If it was the parents, alumni, and donors that were successful in getting the plug pulled, good for them. They are doing what the parents, alumni, and donors our universities inexplicably failed to do. It is sad that those who can afford to make choices for their children squander this privilege.


That ideology is promoted that tolerate attacks against the civilian population of a democratic nation that holds western values and humanistic ideals so prized at the Fieldston School and the Ethical Culture Society that spawned it, boggles the mind.


This is not the first instance of an attempt to influence the students of Fieldston. This claptrap has already been promoted through coursework and assigned readings.


In an interview with the Riverdale Review this past Friday, Adam Dale, a sophomore from New Jersey, charged that assigned readings during previous summers tilted toward the Palestinian point of view. Mr. Dale said that promises to balance the readings with others that took a more pro-Israeli point of view during the school year were forgotten, despite the concerns expressed by some students.


In 2002, high school students were assigned “Martyr’s Crossing” by Amy Wilentz, described by the school’s then-director of diversity, Hugo Mahabir, as telling the “story of a tragic border crossing which leads to the intertwining of Israeli and Palestinian lives caught in the grip of a terrible conflict that leaves no one innocent or untouched.” The middle school book, “Habibi,” by Naomi Shihab Nye, was touted by Mr.
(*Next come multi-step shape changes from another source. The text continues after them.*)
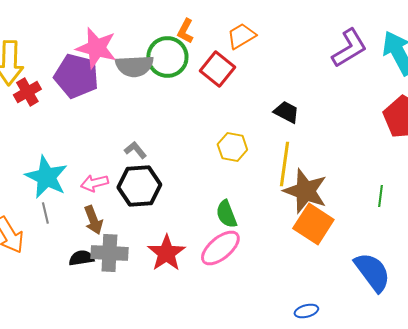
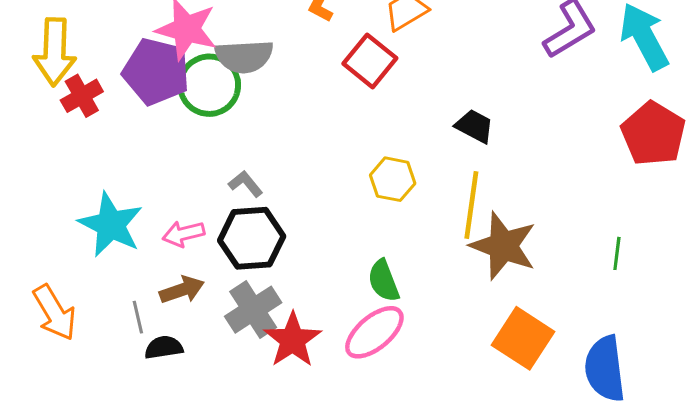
green circle: (167, 57) -> (209, 85), moved
gray line: (45, 213) -> (138, 317), moved
brown arrow: (93, 220) -> (182, 290), turned -88
orange square: (313, 224) -> (523, 338), moved
gray cross: (109, 253) -> (253, 310), moved, turned -36
blue semicircle: (372, 272) -> (605, 369), turned -150

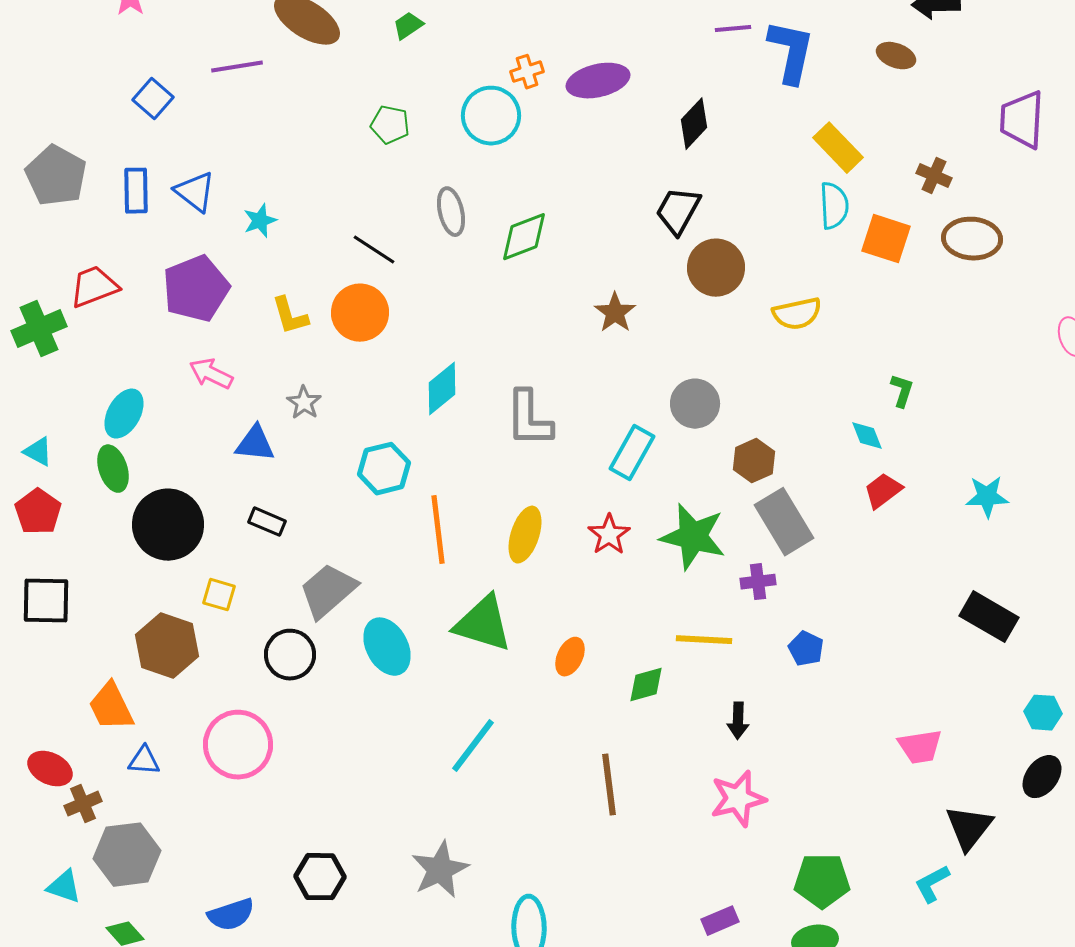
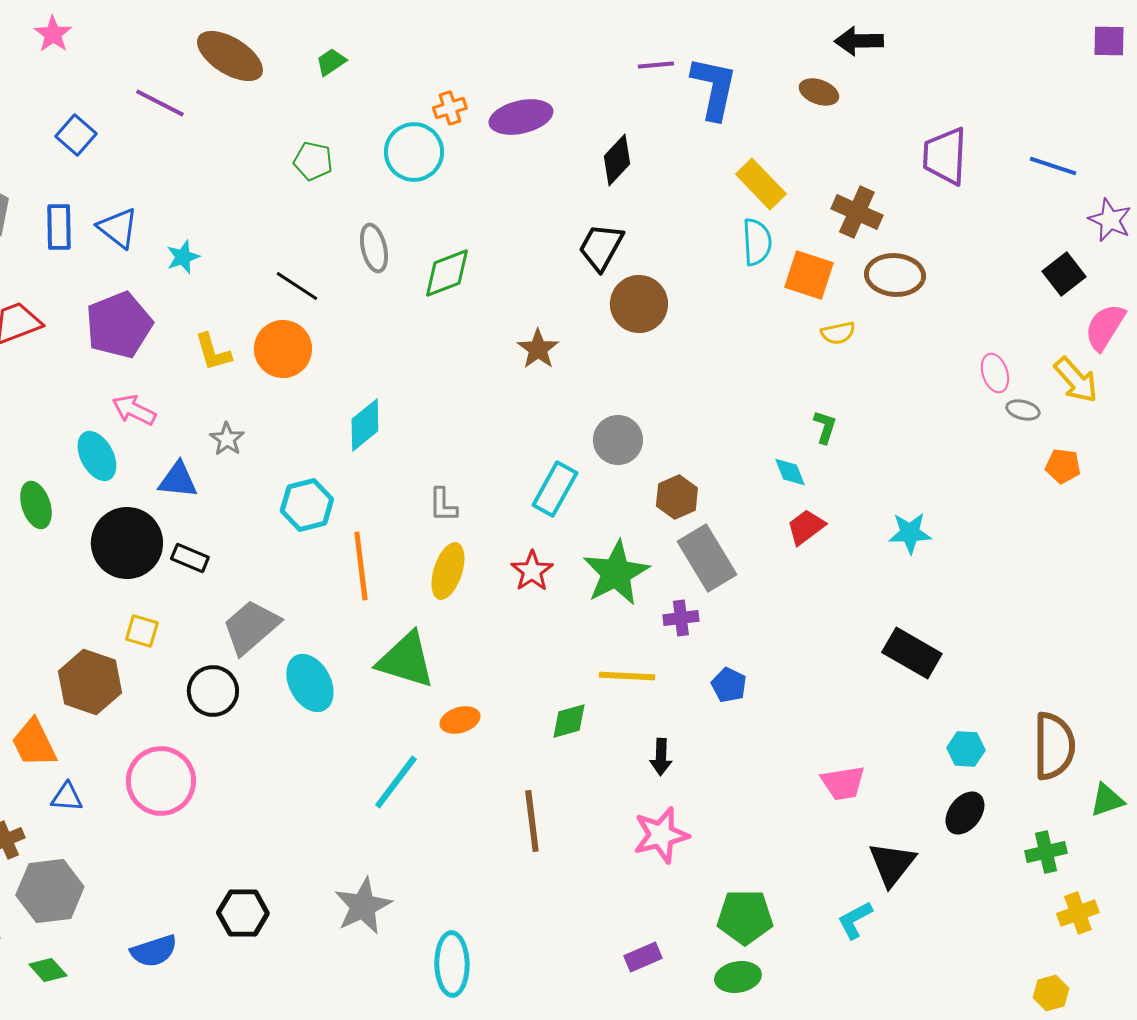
purple line: (237, 67) -> (160, 103), turned 36
brown cross: (934, 176) -> (857, 212), size x1.4
yellow semicircle: (797, 314) -> (838, 333), moved, size x0.7
cyan ellipse: (124, 414) -> (97, 456), moved, turned -57
gray L-shape: (529, 419) -> (443, 505), moved, size x0.6
black circle: (168, 525) -> (127, 543), moved
green star: (693, 537) -> (616, 573), turned 30
orange ellipse: (570, 657) -> (460, 720), moved, turned 48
Mahabir as “the story of a Palestinian-American girl’s return to her parent’s birthplace and her adjustment to a new and different culture.” Where is Leon Uris when you need him?


Lest younger students at the Fieldston Lower school feel left out of the celebration of all things Palestinian, principal George Burns noted in an article in the school’s newsletter in May, 2002, that “it’s been very exciting this year to join our families of Palestinian decent as they shared the food, music and dance of Palestine in both kindergarten classes.”
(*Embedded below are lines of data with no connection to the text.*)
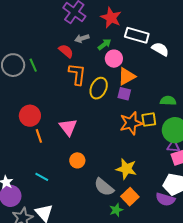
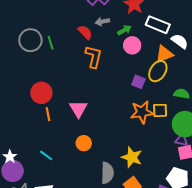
orange triangle: (127, 76) -> (164, 54), moved
yellow ellipse: (99, 88) -> (158, 71), moved
gray semicircle: (104, 187) -> (107, 173), turned -135

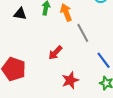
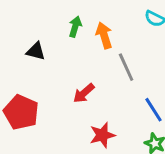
black triangle: (20, 14) -> (36, 51), moved

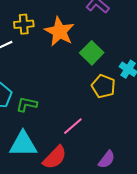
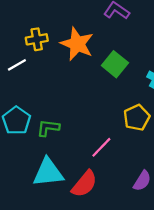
yellow pentagon: (103, 86) -> (137, 118), moved, turned 30

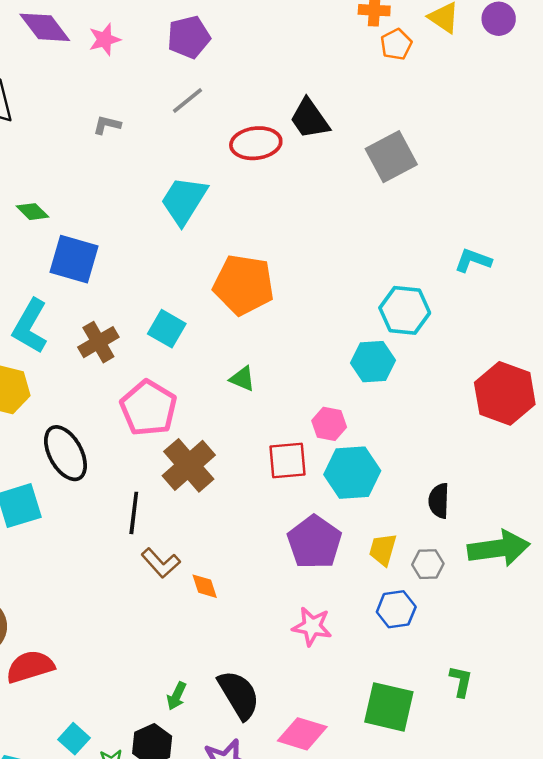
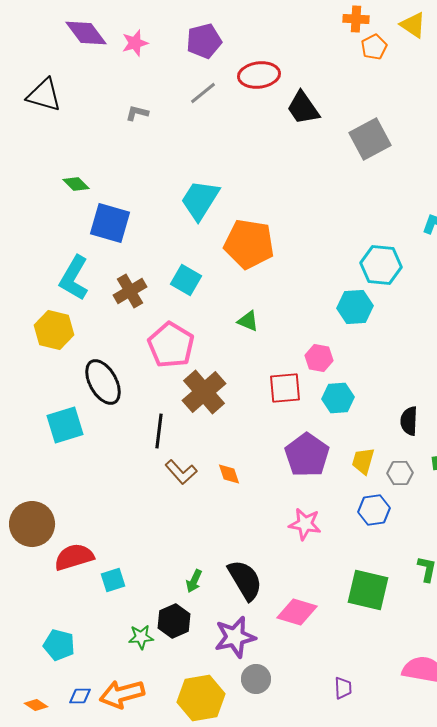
red ellipse: (256, 143) -> (259, 75), moved
cyan trapezoid: (184, 201) -> (200, 200), moved
cyan hexagon: (352, 473) -> (338, 398), size x0.7
orange diamond: (205, 586) -> (229, 474), moved
cyan square: (74, 739) -> (113, 580), moved, turned 30

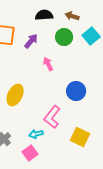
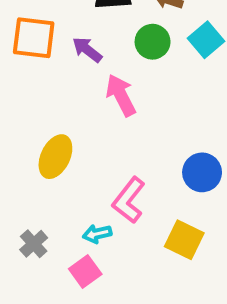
purple arrow: (31, 41) -> (87, 50), turned -91
pink arrow: (48, 64) -> (121, 95), size x1.5
blue circle: (76, 91) -> (202, 172), moved

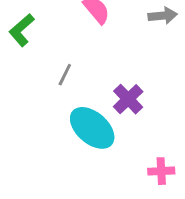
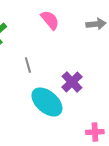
gray line: (65, 75) -> (28, 65), turned -42

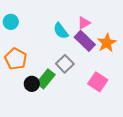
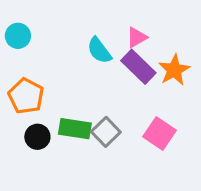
gray square: (65, 64) -> (106, 132), moved
green rectangle: (46, 79) -> (75, 129), turned 60
black circle: (32, 84) -> (37, 137), moved

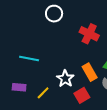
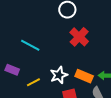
red cross: (89, 34) -> (79, 37), moved
orange rectangle: (90, 72) -> (84, 76), turned -54

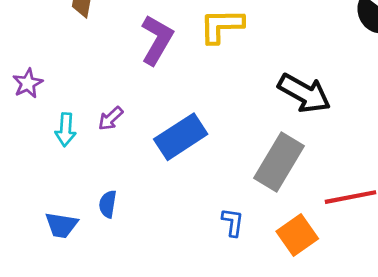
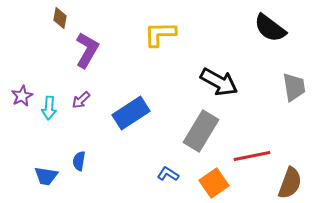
purple L-shape: (157, 40) -> (87, 50), moved
purple star: (28, 83) -> (22, 96), moved
blue L-shape: (233, 222) -> (168, 174), turned -65

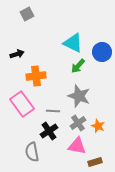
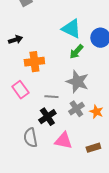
pink rectangle: (22, 104) -> (20, 90), size x0.7
pink triangle: (77, 146) -> (63, 141), moved

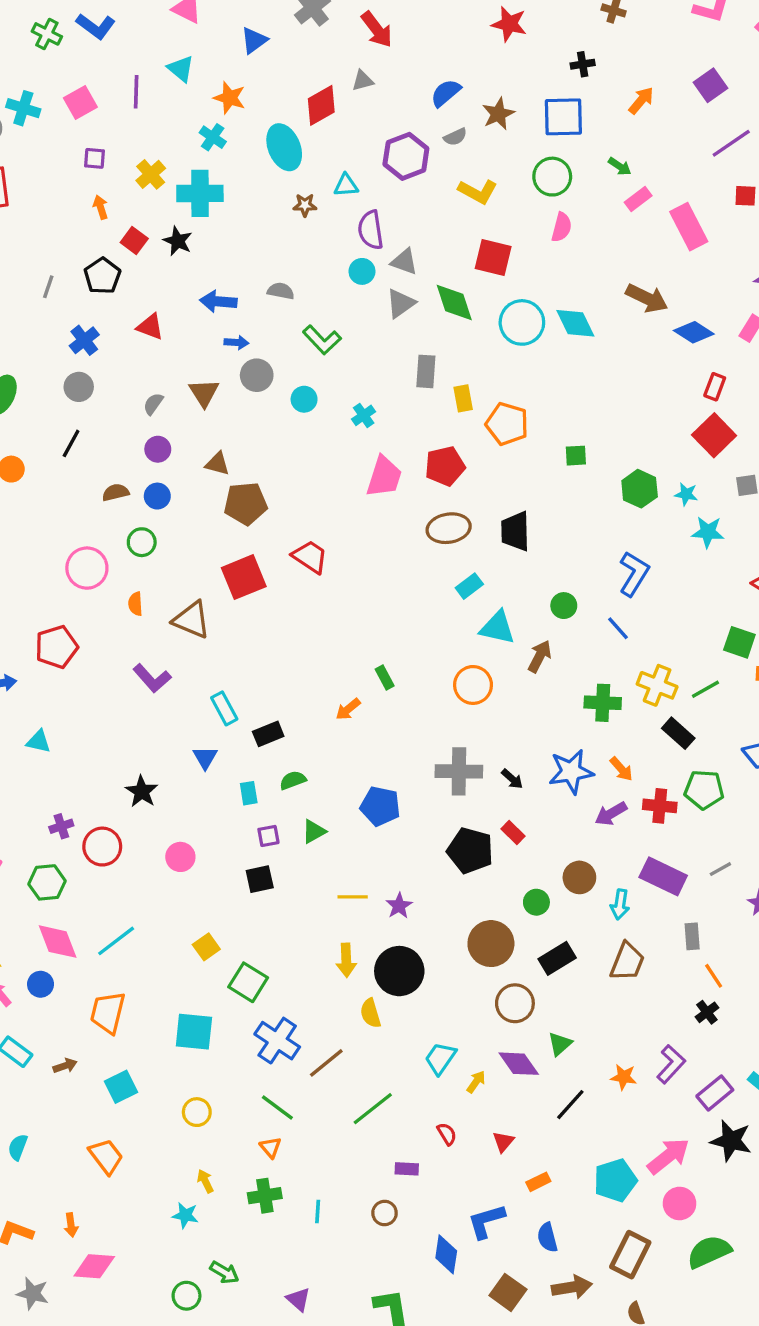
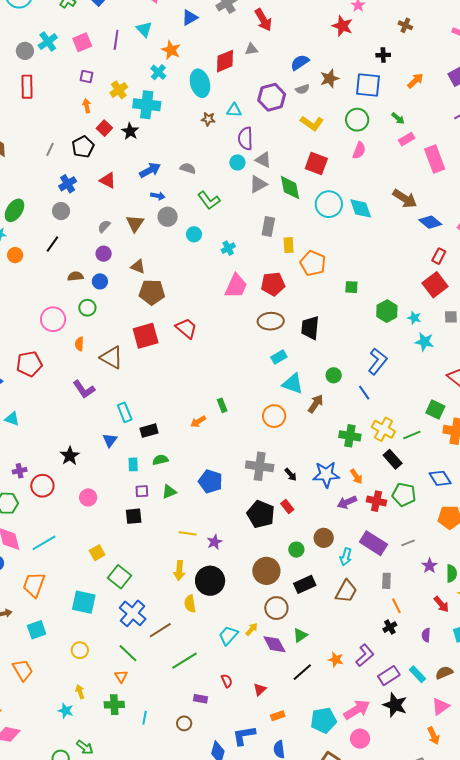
cyan cross: (23, 108) -> (48, 42), turned 30
blue arrow: (218, 301) -> (150, 170), turned 140
yellow arrow: (476, 1082) -> (252, 629), moved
Parents of children at Fieldston and other independent schools who value diversity and free speech must demand that concern extend to the state of Israel, which shares, not disdains, the Western values of America. If parents use their power to choose and contribute to those schools that do promote those values, no excuses need be made should Fieldston find itself short of funds.
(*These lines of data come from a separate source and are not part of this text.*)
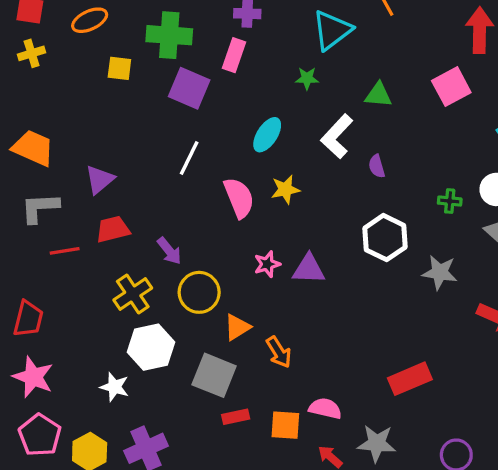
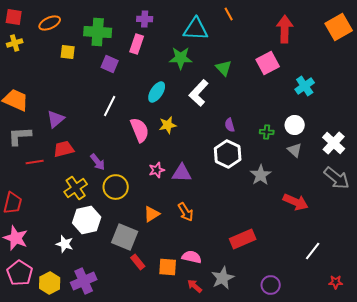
cyan triangle: (332, 30) -> (196, 29), turned 40
green star: (307, 78) -> (181, 58), size x1.6
purple square: (189, 88) -> (110, 64), size x0.7
green triangle: (378, 95) -> (224, 68), turned 42
purple semicircle: (377, 166) -> (230, 125), moved
gray star: (440, 272) -> (261, 175), turned 30
orange triangle: (237, 327) -> (152, 214), moved
orange arrow: (279, 352) -> (186, 212), moved
red rectangle: (236, 417) -> (138, 262), turned 63
gray star: (377, 443) -> (223, 278), turned -30

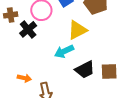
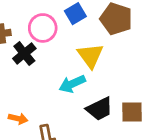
yellow triangle: (77, 30) -> (90, 56), turned -40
There is now loud grumbling on the Fieldston campus about restrictions on freedom of speech. According to published reports, the announcement of the cancellation of the Middle East forum was made by Upper School principal John Love at an assembly on gender roles held last Thursday. Perhaps Principal Love might want to demonstrate his commitment to free speech by continuing that dialogue with an emphasis on the treatment of women in the Arab world?